You want to fetch files from a website (with wget)
Install a Puppetforge module -
# install the module and its dependencies
$ sudo /opt/puppetlabs/bin/puppet module install maestrodev-wget
...
Notice: Installing -- do not interrupt ...
/etc/puppetlabs/code/environments/production/modules
- maestrodev-wget (v1.7.3)
...
and use wget to fetch a file:
class fetch_file {
include ::wget
wget::fetch { 'https://www.unixdaemon.net/index.xml':
destination => '/tmp/unixdaemon-feed.xml',
timeout => 15,
verbose => true,
}
}
# run puppet
...
Notice: /Stage[main]/Fetch_file/Wget::Fetch[https://www.unixdaemon.net/index.xml]

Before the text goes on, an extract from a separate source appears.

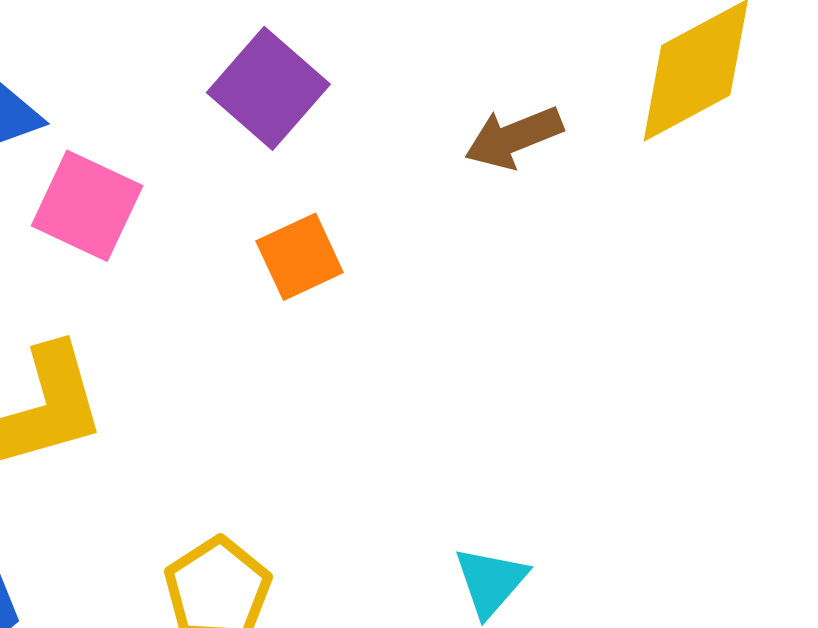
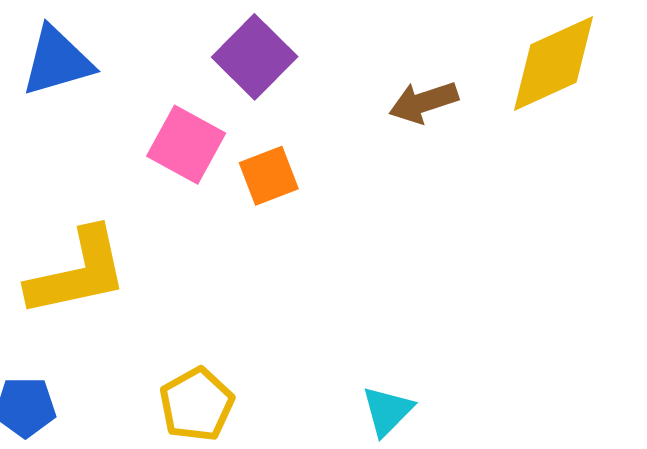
pink square: (87, 206) -> (186, 145), moved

/Exec[wget-https://www.unixdaemon.net/index.xml]/returns: executed successfull
...
$ ls -alh /tmp/unixdaemon-feed.xml
-rw-r--r--. 1 root root 79K Jun 2 15:59 /tmp/unixdaemon-feed.xml
Sometimes, despite all the other tools and processes available, you just
need to fetch a file from a website and put it on the local machine.

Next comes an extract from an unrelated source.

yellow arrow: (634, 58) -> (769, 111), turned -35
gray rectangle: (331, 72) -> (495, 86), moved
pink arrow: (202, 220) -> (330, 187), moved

While it's not the recommended way to manage things it's always nice to
have it available as an option. In this example we'll use the wget
puppet wrapper to download the file for us.
First, install the Puppetforge module:
# install the module and its dependencies
$ sudo /opt/puppetlabs/bin/puppet module install maestrodev-wget
...
Notice: Installing -- do not interrupt ...
/etc/puppetlabs/code/environments/production/modules
- maestrodev-wget (v1.7.3)
...
Once you have the module you can download the file using it:
class fetch_file {
include ::wget
wget::fetch { 'https://www.unixdaemon.net/index.xml':
destination => '/tmp/unixdaemon-feed.xml',
timeout => 15,
verbose => true,
}
}
# run puppet
...
Notice: /Stage[main]/Fetch_file/Wget::Fetch[https://www.unixdaemon.net/index.xml]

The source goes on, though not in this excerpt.